Design by Contract (DbC) and defensive programming are two philosophies aimed at fortifying system robustness and resilience.
- Design by Contract (DbC) defines contracts for functions to declare expected preconditions, postconditions, and invariants, assuming these contracts won’t be violated.
- Defensive programming assumes system interactions may be incorrect, erroneous, or malicious, so developers should explicitly implement input validation in functions processing user input.
It’s important to recognize that both techniques have their merits – but defensive programming is better at protecting against intentional misuse.
Mindset over technology
When asked about preventing cyberattacks, most people mention firewalls and IDS. Although important, they only offer partial solutions to existing vulnerabilities, with attackers continually finding ways to bypass these defenses. SSRF attacks can get around perimeters, and firewalls won’t make you immune to zero-days like Heartbleed and Log4Shell. So how can we effectively address the challenge of vulnerable code, especially within massive and old codebases? According to Sourcegraph’s The Emergence of Big Code, developers are tasked with managing larger volume of code. In fact, about 51% of developers report having to handle a hundred times more code over the past decade.
Some companies are trying to use AI to write more secure code than developers, but AI mostly uses data from open-source projects, which can be flawed. Consequently, this represents a step in the wrong direction, as we cannot rely on AI by default for secure coding. Developers’ inputs are crucial here. However, expecting developers to ensure security without the resources and support for it isn’t realistic. GitLab’s Global Developer Report (2022) shows that even though companies are focusing more on combining development with security, DevSecOps, security teams lack confidence about their roles, even with lots of tools.
While automation can help address vulnerabilities, it comes with limitations. These tools can generate false positives leading to unnecessary rework, and false negatives offering a false sense of security. Automation alone won’t solve security issues; human expertise remains irreplaceable.
Invest in Secure Coding Training
To address cybersecurity effectively, we must tackle both past issues, such as unidentified vulnerabilities in older and third-party code, and future challenges, including vulnerabilities in newly developed code.
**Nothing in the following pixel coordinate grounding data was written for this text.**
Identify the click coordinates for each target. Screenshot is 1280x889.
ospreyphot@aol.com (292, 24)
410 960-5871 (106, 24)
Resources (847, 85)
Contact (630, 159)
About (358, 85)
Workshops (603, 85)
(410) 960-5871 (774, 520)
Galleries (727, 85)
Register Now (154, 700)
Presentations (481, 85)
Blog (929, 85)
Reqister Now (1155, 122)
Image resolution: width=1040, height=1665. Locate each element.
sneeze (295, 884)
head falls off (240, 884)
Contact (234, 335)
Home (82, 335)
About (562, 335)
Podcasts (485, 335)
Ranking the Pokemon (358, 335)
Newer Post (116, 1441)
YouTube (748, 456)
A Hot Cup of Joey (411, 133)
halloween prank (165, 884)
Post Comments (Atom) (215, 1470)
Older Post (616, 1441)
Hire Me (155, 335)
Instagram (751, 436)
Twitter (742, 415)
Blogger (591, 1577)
While tools help with past issues, the key to future security lies in educating developers. This involves comprehensive training to equip them with the necessary skills and mindset for identifying vulnerabilities and writing secure code.
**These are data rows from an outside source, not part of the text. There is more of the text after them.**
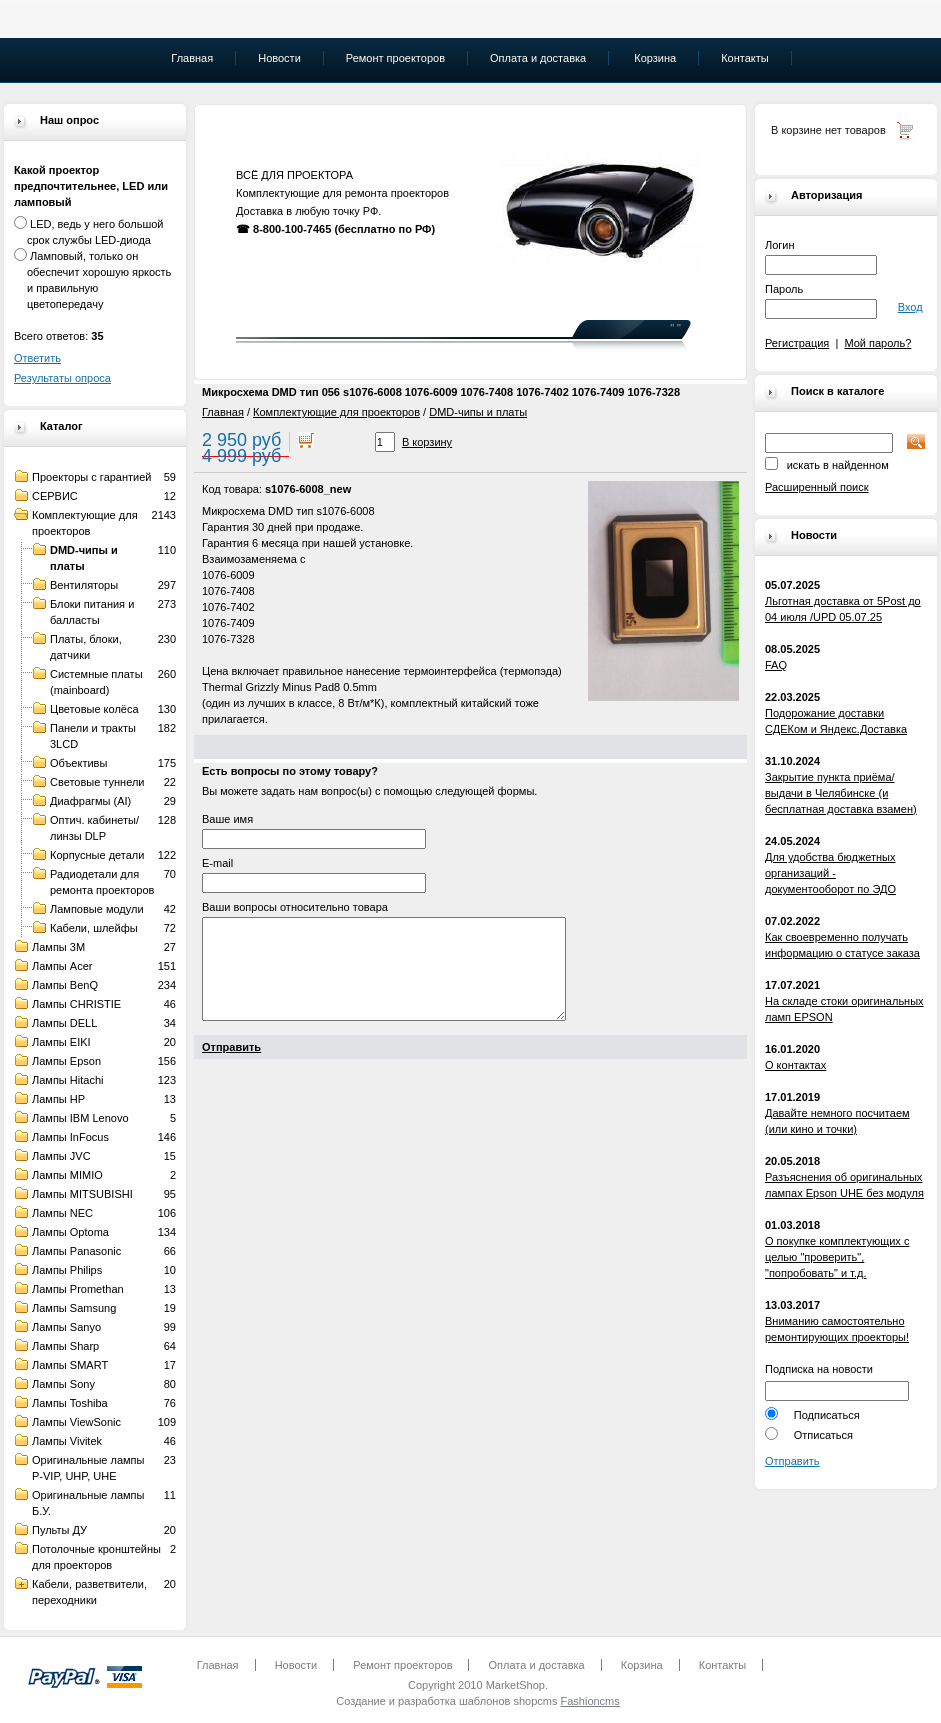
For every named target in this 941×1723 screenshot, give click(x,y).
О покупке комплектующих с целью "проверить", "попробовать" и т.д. (837, 1257)
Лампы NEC (62, 1213)
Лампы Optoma (70, 1232)
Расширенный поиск (817, 487)
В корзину (427, 442)
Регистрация (797, 343)
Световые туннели (97, 782)
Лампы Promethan (78, 1289)
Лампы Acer (62, 966)
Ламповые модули (97, 909)
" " (675, 328)
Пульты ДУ (59, 1530)
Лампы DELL (64, 1023)
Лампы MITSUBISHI (82, 1194)
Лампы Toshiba (70, 1403)
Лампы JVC (61, 1156)
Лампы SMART (70, 1365)
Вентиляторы (84, 585)
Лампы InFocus (70, 1137)
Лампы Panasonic (76, 1251)
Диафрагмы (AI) (90, 801)
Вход (910, 307)
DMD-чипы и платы (478, 412)
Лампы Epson (66, 1061)
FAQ (776, 665)
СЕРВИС (55, 496)
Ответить (37, 358)
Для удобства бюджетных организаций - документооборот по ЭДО (830, 873)
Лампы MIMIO (67, 1175)
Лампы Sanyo (66, 1327)
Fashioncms (589, 1701)
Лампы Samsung (74, 1308)
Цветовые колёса (94, 709)
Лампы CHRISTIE (76, 1004)
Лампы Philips (67, 1270)
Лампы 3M (58, 947)
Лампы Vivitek (67, 1441)
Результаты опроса (62, 378)
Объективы (78, 763)
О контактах (795, 1065)
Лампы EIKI (61, 1042)
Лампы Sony (63, 1384)
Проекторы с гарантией (92, 477)
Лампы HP (58, 1099)
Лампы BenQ (65, 985)
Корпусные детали (97, 855)
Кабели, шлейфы (94, 928)
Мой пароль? (877, 343)
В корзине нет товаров (828, 130)
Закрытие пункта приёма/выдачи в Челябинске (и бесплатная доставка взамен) (841, 793)
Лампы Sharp (65, 1346)
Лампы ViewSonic (76, 1422)
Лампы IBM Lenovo (80, 1118)
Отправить (792, 1461)
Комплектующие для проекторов (336, 412)
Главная (223, 412)
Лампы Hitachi (67, 1080)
Hands-on secure coding education proves most effective, allowing developers to observe vulnerable code in action, grasp its exploitation consequences, and learn how to fix it themselves. While microlearning aids in knowledge reinforcement, it’s insufficient for initial skill acquisition. A blended learning approach is recommended – developers start with in-depth, instructor-led training, followed by regular microlearning modules.
Cydrill’s blended learning journey offers comprehensive training in proactive secure coding for developers. By combining instructor-led training, e-learning, hands-on labs, and gamification, Cydrill provides an effective approach to learning how to code securely.
By adhering to this six key rules of secure software development and investing in comprehensive secure coding training for developers, organizations can fortify their defenses against vulnerabilities and foster a culture of proactive security.